- _REQUIRED WORK_:
Take the data below and filter it for lines containing the word "Kecamatan"; show each line found.

- _RECORDED DATA_:

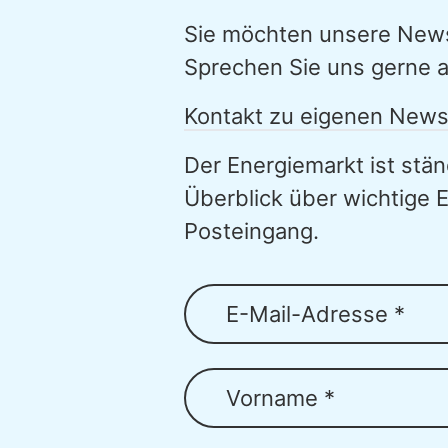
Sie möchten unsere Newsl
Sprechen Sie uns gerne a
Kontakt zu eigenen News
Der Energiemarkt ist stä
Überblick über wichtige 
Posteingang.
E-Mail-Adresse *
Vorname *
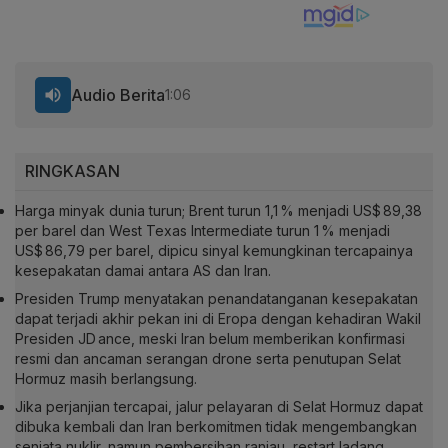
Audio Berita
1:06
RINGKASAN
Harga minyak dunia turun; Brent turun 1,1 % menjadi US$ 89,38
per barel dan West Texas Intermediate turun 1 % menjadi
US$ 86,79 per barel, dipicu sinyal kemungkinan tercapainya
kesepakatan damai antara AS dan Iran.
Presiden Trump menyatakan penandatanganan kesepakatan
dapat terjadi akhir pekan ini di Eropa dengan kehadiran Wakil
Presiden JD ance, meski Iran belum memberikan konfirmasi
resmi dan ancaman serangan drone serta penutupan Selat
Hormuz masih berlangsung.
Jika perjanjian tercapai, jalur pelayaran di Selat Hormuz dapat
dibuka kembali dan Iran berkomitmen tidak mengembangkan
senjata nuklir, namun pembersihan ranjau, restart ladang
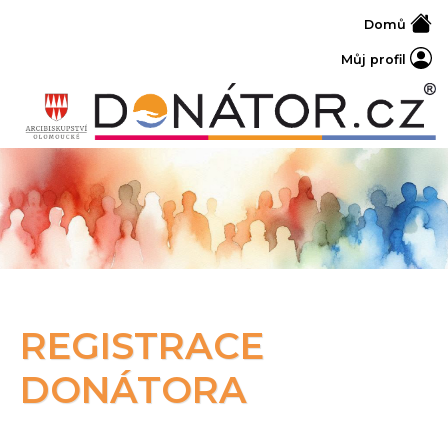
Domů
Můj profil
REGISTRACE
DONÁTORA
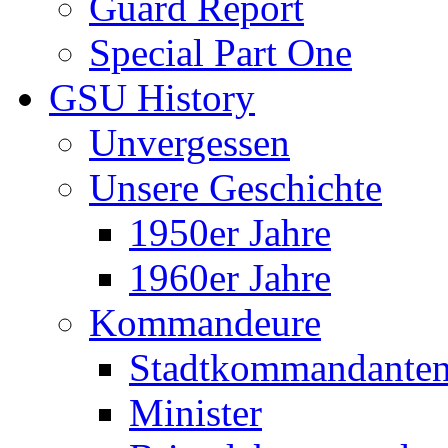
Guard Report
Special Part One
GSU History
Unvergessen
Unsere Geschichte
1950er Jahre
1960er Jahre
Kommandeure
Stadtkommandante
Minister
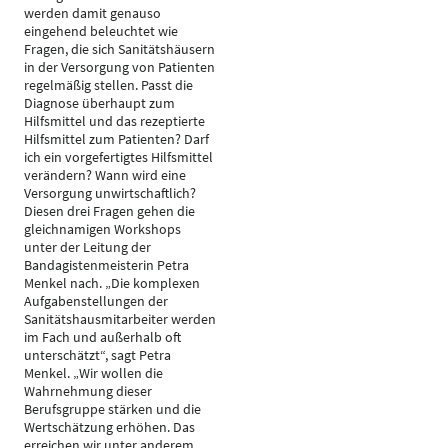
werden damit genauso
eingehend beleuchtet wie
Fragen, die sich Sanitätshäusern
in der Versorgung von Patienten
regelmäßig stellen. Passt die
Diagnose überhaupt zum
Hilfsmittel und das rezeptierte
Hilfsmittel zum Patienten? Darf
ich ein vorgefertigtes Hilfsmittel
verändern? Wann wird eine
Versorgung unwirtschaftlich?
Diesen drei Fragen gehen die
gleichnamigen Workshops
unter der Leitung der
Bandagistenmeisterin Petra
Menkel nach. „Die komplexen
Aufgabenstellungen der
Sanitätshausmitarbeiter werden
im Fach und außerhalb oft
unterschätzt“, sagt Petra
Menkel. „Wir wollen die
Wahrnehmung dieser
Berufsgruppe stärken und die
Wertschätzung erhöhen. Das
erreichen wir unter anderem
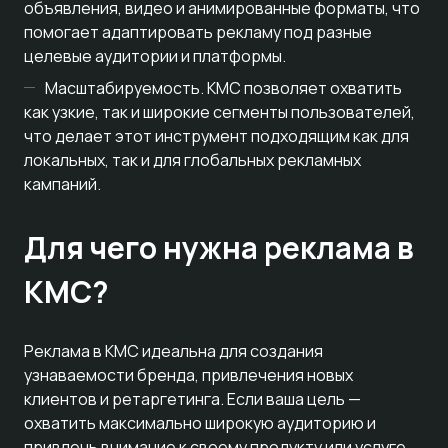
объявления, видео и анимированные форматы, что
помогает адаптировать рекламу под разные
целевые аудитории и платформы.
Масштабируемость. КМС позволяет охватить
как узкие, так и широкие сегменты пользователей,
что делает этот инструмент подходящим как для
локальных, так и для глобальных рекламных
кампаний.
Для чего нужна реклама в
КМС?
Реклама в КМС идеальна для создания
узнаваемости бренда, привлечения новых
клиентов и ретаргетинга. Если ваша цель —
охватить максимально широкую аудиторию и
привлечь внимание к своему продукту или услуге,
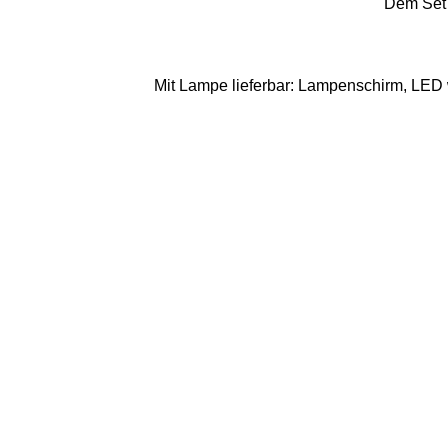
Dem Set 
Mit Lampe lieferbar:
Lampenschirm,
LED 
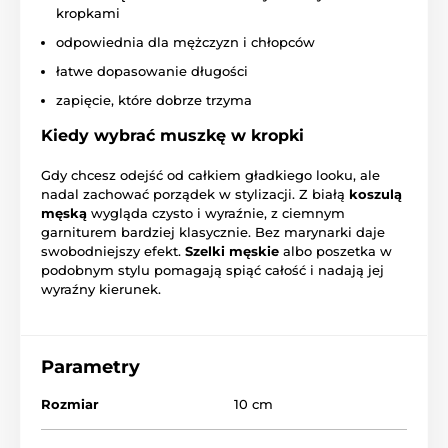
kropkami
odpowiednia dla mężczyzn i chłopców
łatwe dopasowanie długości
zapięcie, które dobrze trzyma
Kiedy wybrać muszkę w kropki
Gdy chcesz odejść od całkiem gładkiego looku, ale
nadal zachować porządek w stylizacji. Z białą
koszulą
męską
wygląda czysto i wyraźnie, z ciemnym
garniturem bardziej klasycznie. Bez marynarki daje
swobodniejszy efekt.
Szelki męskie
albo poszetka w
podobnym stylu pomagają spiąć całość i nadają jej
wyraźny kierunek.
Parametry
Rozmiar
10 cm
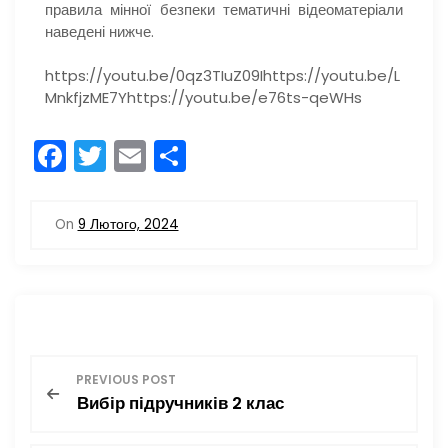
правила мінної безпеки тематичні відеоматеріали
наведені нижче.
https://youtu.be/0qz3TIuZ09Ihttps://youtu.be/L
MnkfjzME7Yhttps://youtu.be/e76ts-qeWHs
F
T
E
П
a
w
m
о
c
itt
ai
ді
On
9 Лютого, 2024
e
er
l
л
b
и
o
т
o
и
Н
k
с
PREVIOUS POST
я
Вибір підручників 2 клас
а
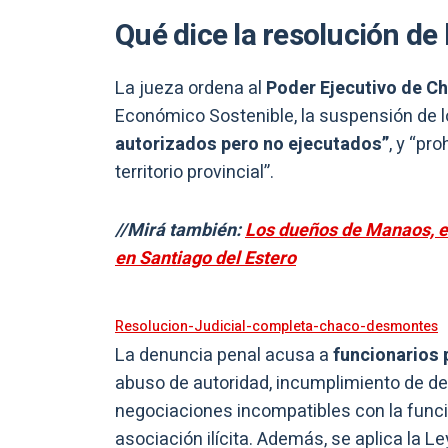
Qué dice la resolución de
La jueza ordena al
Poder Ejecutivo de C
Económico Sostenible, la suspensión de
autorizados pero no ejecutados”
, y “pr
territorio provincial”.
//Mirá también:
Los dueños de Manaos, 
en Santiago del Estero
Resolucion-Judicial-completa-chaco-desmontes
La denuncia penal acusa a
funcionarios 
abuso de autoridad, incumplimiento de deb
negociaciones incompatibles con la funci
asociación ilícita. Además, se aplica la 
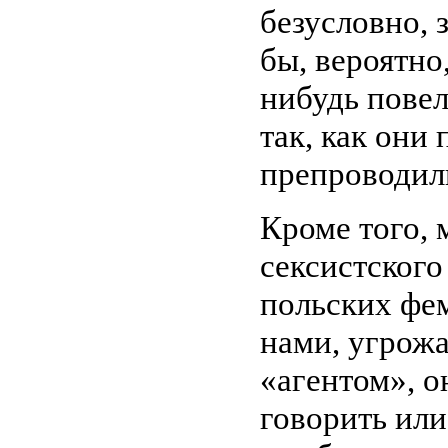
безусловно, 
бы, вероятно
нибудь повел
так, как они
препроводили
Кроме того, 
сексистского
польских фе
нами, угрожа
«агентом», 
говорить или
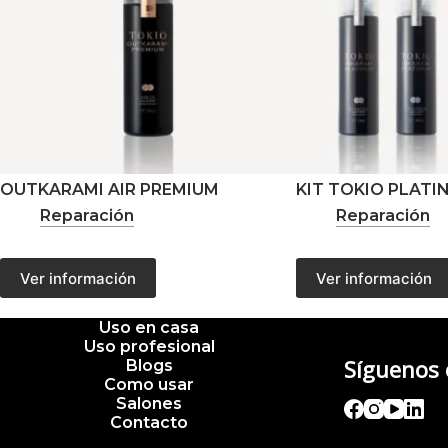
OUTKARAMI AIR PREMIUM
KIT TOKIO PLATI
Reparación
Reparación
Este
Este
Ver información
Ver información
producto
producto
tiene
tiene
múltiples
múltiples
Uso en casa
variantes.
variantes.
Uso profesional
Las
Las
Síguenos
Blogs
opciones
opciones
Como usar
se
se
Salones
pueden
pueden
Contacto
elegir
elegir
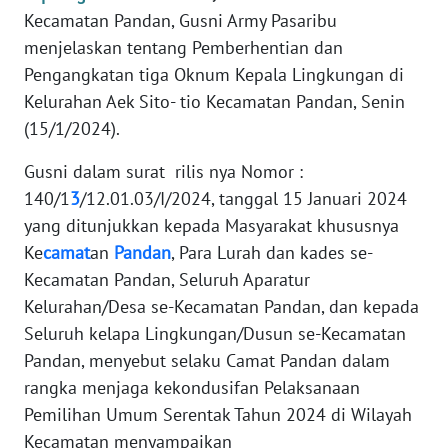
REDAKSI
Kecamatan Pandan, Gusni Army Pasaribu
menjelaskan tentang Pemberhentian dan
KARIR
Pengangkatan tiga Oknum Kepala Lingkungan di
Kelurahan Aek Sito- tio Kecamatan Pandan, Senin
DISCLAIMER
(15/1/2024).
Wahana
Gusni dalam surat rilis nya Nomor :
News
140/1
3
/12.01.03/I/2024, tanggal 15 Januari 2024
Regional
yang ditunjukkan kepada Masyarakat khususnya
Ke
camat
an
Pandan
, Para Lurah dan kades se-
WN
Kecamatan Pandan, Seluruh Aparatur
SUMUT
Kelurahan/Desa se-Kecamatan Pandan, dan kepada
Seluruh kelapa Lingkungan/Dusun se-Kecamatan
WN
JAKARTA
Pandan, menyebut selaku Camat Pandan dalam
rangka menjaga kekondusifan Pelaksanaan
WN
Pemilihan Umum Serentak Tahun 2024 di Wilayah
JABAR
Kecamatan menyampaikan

- _TASK RESULT_:
Kecamatan Pandan, Gusni Army Pasaribu
Kelurahan Aek Sito- tio Kecamatan Pandan, Senin
Kecamatan Pandan, Seluruh Aparatur
Kelurahan/Desa se-Kecamatan Pandan, dan kepada
Seluruh kelapa Lingkungan/Dusun se-Kecamatan
Kecamatan menyampaikan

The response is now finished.